02.02.2020 - 07:00 | Son Güncellenme:
BUKET AYDIN - PAZARDAN PAZARA
Ünlü ailelerin çocuklarına hep üzülmüşümdür. Hele bir de anne de baba da çok başarılı isimlerse çocuk için hayat cehennem olur. Küçük yaştan itibaren beklentiler yüksektir. Ama işte “Şunun oğlu bunun kızı o yüzden şanslı” denilerek her başarıları küçültülmeye çalışılır. Bunun ülkemizdeki en büyük örneklerinden biri kuşkusuz Kerem Alışık. Babası Sadri Alışık, annesi Çolpan İlhan, dayısı Attila İlhan… Hepsi birbirinden önemli hepsi birbirinden başarılı. Bu aileden çıkıp kendini ispat etmenin zorluğunu da dibine kadar yaşamış bir isim Kerem Alışık. Ama bu savaştan galibiyetle çıkmayı da başaranlardan. O sadece iyi bir oyuncu değil ülkemize tiyatro anlamında da çok önemli oyunlar kazandıran bir isim. Kerem Alışık ile “Bir Zamanlar Çukurova”dan “Amadeus”a ailesinden özel hayatına kadar her şeyi konuştuk. Keyifli okumalar. İyi pazarlar...
2 sezondur devam devam eden “ Bir Zamanlar Çukurova”da oynuyorsunuz. Çok da sevilen bir iş, nasıl gidiyor?

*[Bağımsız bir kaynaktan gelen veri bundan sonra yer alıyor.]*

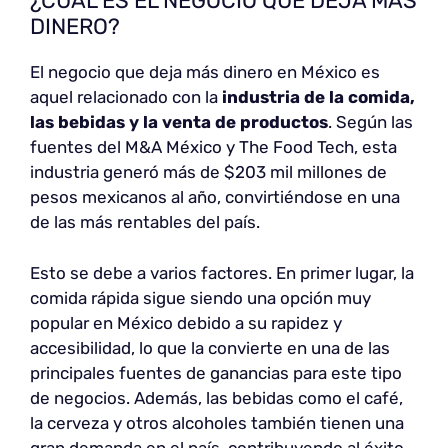
¿CUÁL ES EL NEGOCIO QUE DEJA MÁS
DINERO?
El negocio que deja más dinero en México es
aquel relacionado con la
industria de la comida,
las bebidas y la venta de productos
. Según las
fuentes del M&A México y The Food Tech, esta
industria generó más de $203 mil millones de
pesos mexicanos al año, convirtiéndose en una
de las más rentables del país.
Esto se debe a varios factores. En primer lugar, la
comida rápida sigue siendo una opción muy
popular en México debido a su rapidez y
accesibilidad, lo que la convierte en una de las
principales fuentes de ganancias para este tipo
de negocios. Además, las bebidas como el café,
la cerveza y otros alcoholes también tienen una
gran demanda en el país, contribuyendo al éxito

Çabanın, emeğin, akıtılan terin olduğu yerde başarının gelmesi hepimizi umutlandıran,gururlandıran, mutlandıran bir hadise. Başarmayı Montaigne “Denemeler” de şöyle açıklıyor; 4 tane ana kural var; sevmek, bilmek, çalışmak ve cesaret etmek. Bu tam da hem bizim dizinin hem de emek verilen bütün işlerin özeti aslında. Bu işi iyi bileceksin, iyi analiz edeceksin, çok seveceksin, çok çalışacaksın ve hiçbir şeyden korkmadan denemeyi göze alacaksın.
Oyuncuların hepsi uzun çalışma saatlerinden şikayet ediyor. Bazı oyuncular internet platformlarına yöneldi. Sizin bakışınız nasıl?

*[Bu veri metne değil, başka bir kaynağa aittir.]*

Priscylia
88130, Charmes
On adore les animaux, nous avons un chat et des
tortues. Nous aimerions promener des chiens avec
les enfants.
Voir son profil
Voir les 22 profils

Ben de aynı doğrultudan bakıyorum çünküşartlar ağır. 150 dakika dizi süreleri çok.
Bu hep böyle gidecek mi? Yoksa kendi kendini mi bitirecek televizyon dizileri?
Bu arz talep meselesi. Şimdi bu 150 dakika herkese çok. İnsani şartları zorlayıcı koşullarda çalışılıyor. Oyuncular sahnesi olduğunda setteler, oynuyor ve gidiyorlar. Bir de bütün sahneleri çekmek zorunda olan emekçiler var. Bir iş özetiyle beraber bütün bir prime time’ı, 3 kuşağı kaplıyor. Dizilerin artık matematiği bu.

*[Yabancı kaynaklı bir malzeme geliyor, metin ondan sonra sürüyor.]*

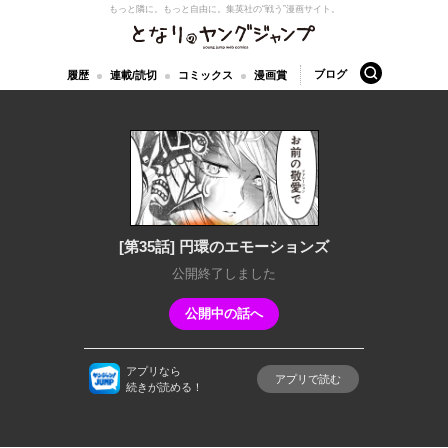
もっと隣に。もっと自由に。
集英社の“戦う”漫画サイト。
となりのヤングジャンプ
検索
ブログ
履歴
連載/読切
コミックス
漫画賞
[第35話] 円環のエモーションズ
公開終了しました
公開中の話へ
アプリなら
アプリで読む
続きが読める！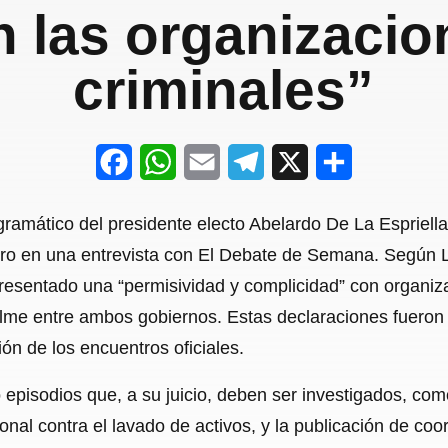
n las organizacio
criminales”
F
W
E
T
X
S
a
h
m
e
h
gramático del presidente electo Abelardo De La Espriella
c
a
a
l
a
tro en una entrevista con El Debate de Semana. Según L
e
t
i
e
r
presentado una “permisividad y complicidad” con organiz
b
s
l
g
e
lme entre ambos gobiernos. Estas declaraciones fueron 
o
A
r
ión de los encuentros oficiales.
o
p
a
 episodios que, a su juicio, deben ser investigados, com
k
p
m
onal contra el lavado de activos, y la publicación de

“Aslolan hikaye; hikayeniz sağlam olacak”
Eskiden ünlü oyuncuların başrol olduğu diziler hep tutardı ama artık o da olmuyor. Neden sizce?
Aslolan öyküdür, hikayedir. Bir projenin insanları kucaklama, sarma, içine alma faktörü hikayedir. Bu daha önce de böyleydi şimdi de böyle. Şimdi daha anlaşılır hale geldi diyebiliriz. Oyuncu hikayede yorumlayan, karakteri sevdirmeyi amaçlayan, birtakım yaratıcılıklar katan bir figür. Çok güzel hikayeler yazılıyor, bazı hikayeler seyirciye çok geçiyor, bazıları geçmiyor, bazılarını anlamıyor seyirci anlatım dilinde yetersizlik oluyor. Türlü türlü sebepleri var bunların. Ama artık sinema da televizyon dünyası da şunu anladı; aslolan hikaye. Hikayeniz sağlam olacak.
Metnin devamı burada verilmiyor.